For Those of You Disappointed I Didn’t Say More About my STD (aka, dirty nurse humor)
As I mentioned yesterday, on 9/10 I will no longer have my STD. It’s an STD that’s lasted 12 weeks now. Through chemo, antibiotics, antivirals and other meds, my STD has not gone away. This actually isn’t my first STD. I’ve had others, but this is the first one that’s been active. Lindsey is affected by my STD as well. While she’s not the one who acquired it, I freely share the STD with her. Every Monday the STD shows up. I take it to the bank and give it to the teller. Then we spend the rest of the week taking my STD to the grocery store, the gas station, even pre-school. Really, the STD can be taken anywhere and given to just about anyone. Once it’s finally gone on 9/10 I will miss my STD, but I will most certainly try to acquire another one.
Great Wolf Lodge
Ya, I know. I just wrote about potentially not getting Long Term Disability and now I’m posting about Great Wolf Lodge (GWL). I’ve been told to not worry about how we spend the money we are given. I’ve heard the words, but my conscience still propels me to give an update every now and then. Now don’t worry, we didn’t blow the entire wad at GWL. I continue to be humbled by the donations we’ve received. They have paid for my 2015 OOP expenes, gas and parking for Lindsey to visit me, as well as pre-school and gymnastics for the kids. I’m now putting money away for the expected 2016 OOP and other expenses as they come up. We are most certainly making ends meet, so don’t worry. But I very much do appreciate the donations.

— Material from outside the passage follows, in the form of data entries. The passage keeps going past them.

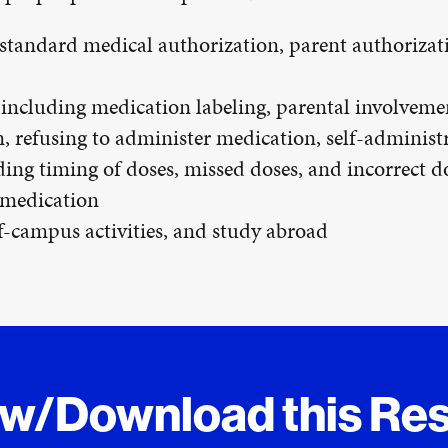
 standard medical authorization, parent authorizat
including medication labeling, parental involvemen
, refusing to administer medication, self-administ
ng timing of doses, missed doses, and incorrect d
 medication
ff-campus activities, and study abroad
ew/Download this Re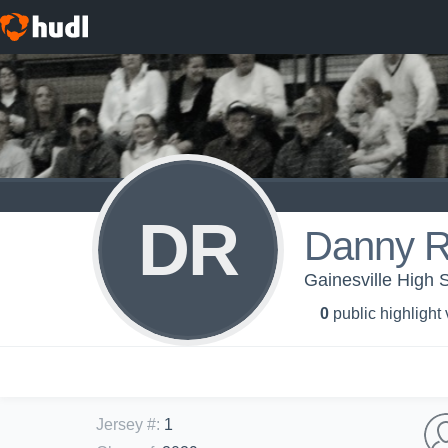
DR
Danny R
Gainesville High
0
public highlight
Jersey #
:
1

With that said, we’ve received some recent cash with the specific instructions to do something fun with the kids. My definition of fun with the kids is a trip to Best Buy to buy something new for daddy. Apparently though that doesn’t pass muster. So my 2nd idea for fun with the kids was an overnight trip to GWL. We’ve been there once before with my sister and her fam and Mom and Step Father. We didn’t necessarily plan to go back while everything is going on, but I wanted to do something as a family before I’m hospitalized and this ended up being it. So on the 15th we will head for GWL, play all day, spend the night and then play some more. It will be great family time and tons of fun for the kids. Good memories to get us through the weeks ahead.

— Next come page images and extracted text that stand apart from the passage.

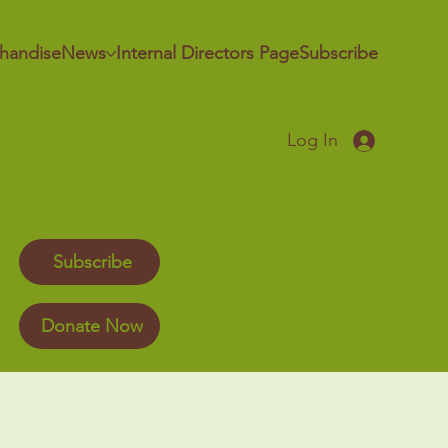
handise
News
Internal Directors Page
Subscribe
Log In
Subscribe
Donate Now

And the Powerball Numbers Are:
I have some numbers from Wednesday, but they didn’t draw a CBC today. They did draw a CMP and found my phosphorous to be low. That happened last week, but they redrew and it was within range the 2nd time. Today they gave me some sort of powder to put in my drink to boost my levels.

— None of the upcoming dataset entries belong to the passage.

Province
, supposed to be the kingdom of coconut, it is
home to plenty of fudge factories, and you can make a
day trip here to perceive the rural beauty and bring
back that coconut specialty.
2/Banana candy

9/2/15: WBC 5.3, Hemoglobin 13.5 (my first normal value this summer!), Platelets 195
So the counts continue to fluctuate, which is expected. This is what goes on in all our bodies, it’s just we aren’t tested every day to see it. The counts are expected to go down while I’m on Blinatumomab and then come up before with drop the hammer with SCT.
A Duck Dynasty Prayer
One more night. Please God, let it be one more night. Then I can go home. I can spend time with my family before I walk out the door of my home one last time with the immune system I was born with. I will return with parts of someone else’s body inside me. I’m confident in you. I’m confident in the process. But that confidence comes with the realization that not 100% of people live through BMT. I pray for your protection. For protection from infection. For protection from treatments that will harm my body. Thank you for a few more days of Blinatumomab, two weeks off, and all the things that await after that. Thank you for another day.